Mon Valley drug dealer convicted on federal charges
A Washington County man whom investigators called a drug kingpin in the Mon Valley was found guilty in federal court on charges he used illegal financial transactions to conceal money from his years of cocaine dealing.
A jury Friday convicted Daniel Young, 42, of Nottingham Township, on four federal counts of conspiracy and structuring financial transactions after deliberating for two hours.
Young, who is already serving 12 to 24 years after his 2011 conviction on the drug charges in Washington County, faces up to 20 years in federal prison and could be fined $1 million. U.S. District Judge David Cercone is expected to sentence Young Dec. 4.
Federal prosecutors said Young and two others worked together to structure financial transactions in increments less than $10,000 to avoid reporting the money and purchases to the government.
Beginning in February 2007, Young made about a dozen cash deposits for approximately $9,000 each at branches of the Auto Workers Federal Credit Union, PNC Bank and National City Bank, later using the money to purchase two real estate properties, a pickup truck, a tractor and a front-end loader.

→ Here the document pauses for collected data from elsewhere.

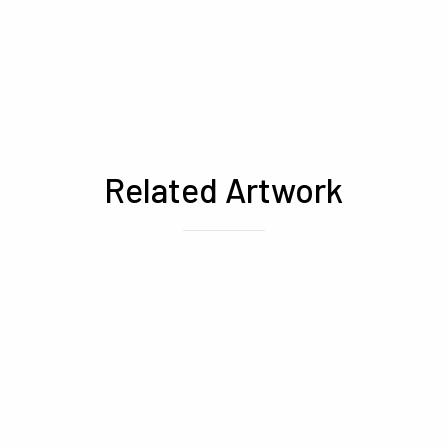
Related Artwork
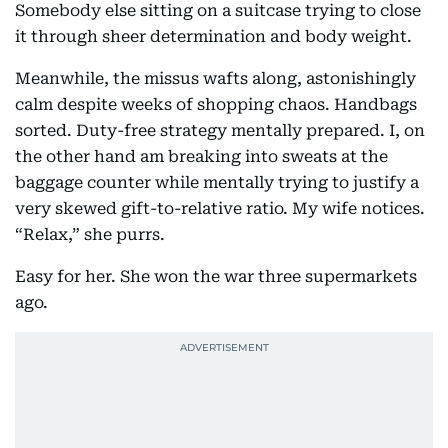
Somebody else sitting on a suitcase trying to close
it through sheer determination and body weight.
Meanwhile, the missus wafts along, astonishingly
calm despite weeks of shopping chaos. Handbags
sorted. Duty-free strategy mentally prepared. I, on
the other hand am breaking into sweats at the
baggage counter while mentally trying to justify a
very skewed gift-to-relative ratio. My wife notices.
“Relax,” she purrs.
Easy for her. She won the war three supermarkets
ago.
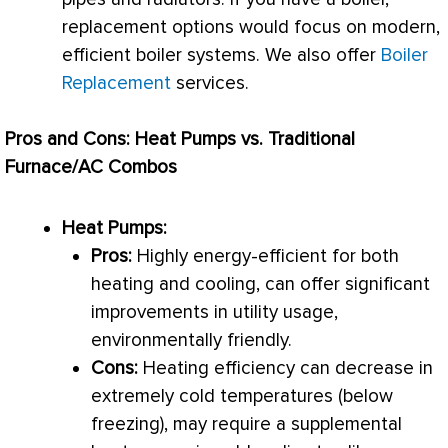
replacement options would focus on modern,
efficient boiler systems. We also offer
Boiler
Replacement
services.
Pros and Cons: Heat Pumps vs. Traditional
Furnace
/
AC
Combos
Heat Pumps:
Pros:
Highly energy-efficient for both
heating and cooling, can offer significant
improvements in utility usage,
environmentally friendly.
Cons:
Heating efficiency can decrease in
extremely cold temperatures (below
freezing), may require a supplemental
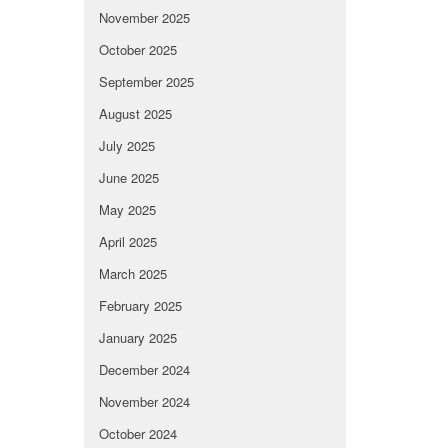
November 2025
October 2025
September 2025
August 2025
July 2025
June 2025
May 2025
April 2025
March 2025
February 2025
January 2025
December 2024
November 2024
October 2024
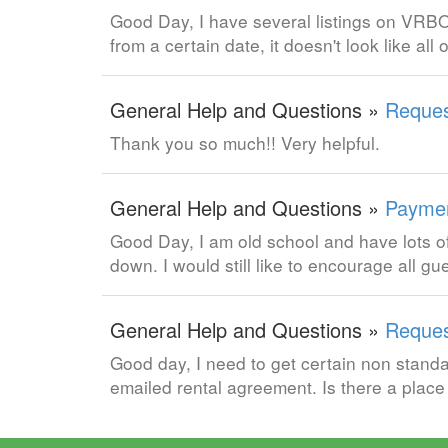
Good Day, I have several listings on VRBO
from a certain date, it doesn't look like al
General Help and Questions »
Reques
Thank you so much!! Very helpful.
General Help and Questions »
Paymen
Good Day, I am old school and have lots 
down. I would still like to encourage all g
General Help and Questions »
Reques
Good day, I need to get certain non standa
emailed rental agreement. Is there a plac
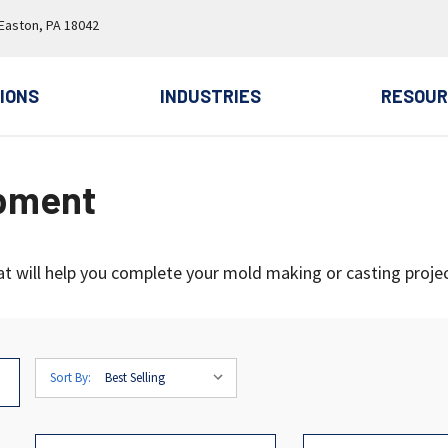
 Easton, PA 18042
IONS
INDUSTRIES
RESOUR
ipment
at will help you complete your mold making or casting projec
Sort By:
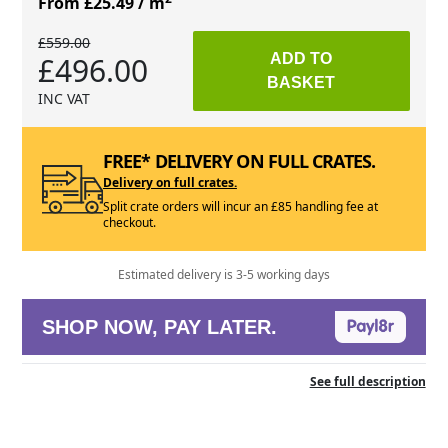
From £25.49
/ m
£559.00
£496.00
ADD TO
BASKET
INC VAT
FREE* DELIVERY ON FULL CRATES.
Delivery on full crates.
Split crate orders will incur an £85 handling fee at
checkout.
Estimated delivery is 3-5 working days
SHOP NOW, PAY LATER.
See full description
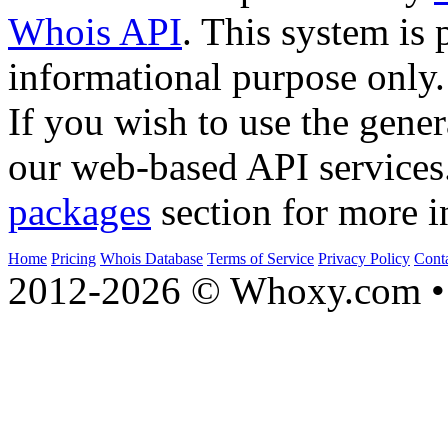
Whois API
. This system is 
informational purpose only.
If you wish to use the gener
our web-based API services
packages
section for more i
Home
Pricing
Whois Database
Terms of Service
Privacy Policy
Cont
2012-2026 © Whoxy.com • 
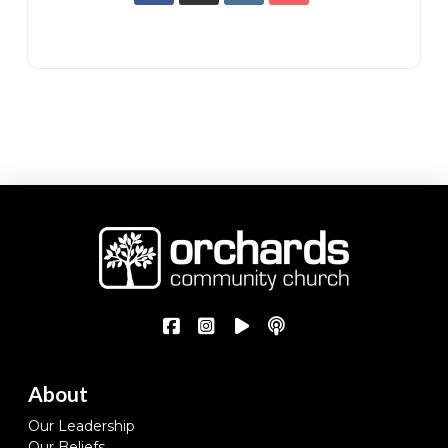
About
Our Leadership
Our Beliefs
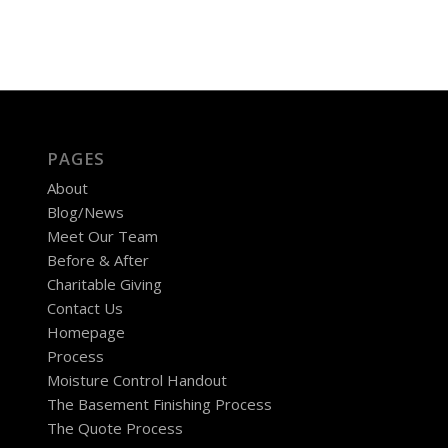
PAGES
About
Blog/News
Meet Our Team
Before & After
Charitable Giving
Contact Us
Homepage
Process
Moisture Control Handout
The Basement Finishing Process
The Quote Process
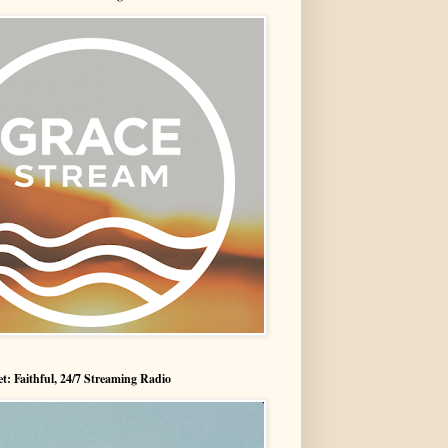
t: Faithful, 24/7 Streaming Radio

The jury decided that those two properties and three vehicles worth a combined $234,859 must be forfeited to the government.
Federal prosecutors alleged that the cash used in those purchases came from Young’s nearly 20 years of drug dealing in Washington County. The district attorney’s Drug Task Force arrested Young in January 2010 after he sold cocaine to undercover officers on nine occasions. He was found guilty June 2011 on all 36 drug charges.
Six months later, federal prosecutors charged him with making the illegal financial transactions using the money from his drug ring.
One of his co-defendants in the federal case, Dennis Young, 47, of Monongahela, pleaded guilty to one charge last month and will be sentenced in November. The other co-defendant, Kimberly Ostrander, 49, of Aleppo Township, is scheduled to have a plea hearing in federal court Wednesday.
Daniel Young’s attorney, Noah Geary, did not return a phone call seeking comment on the case.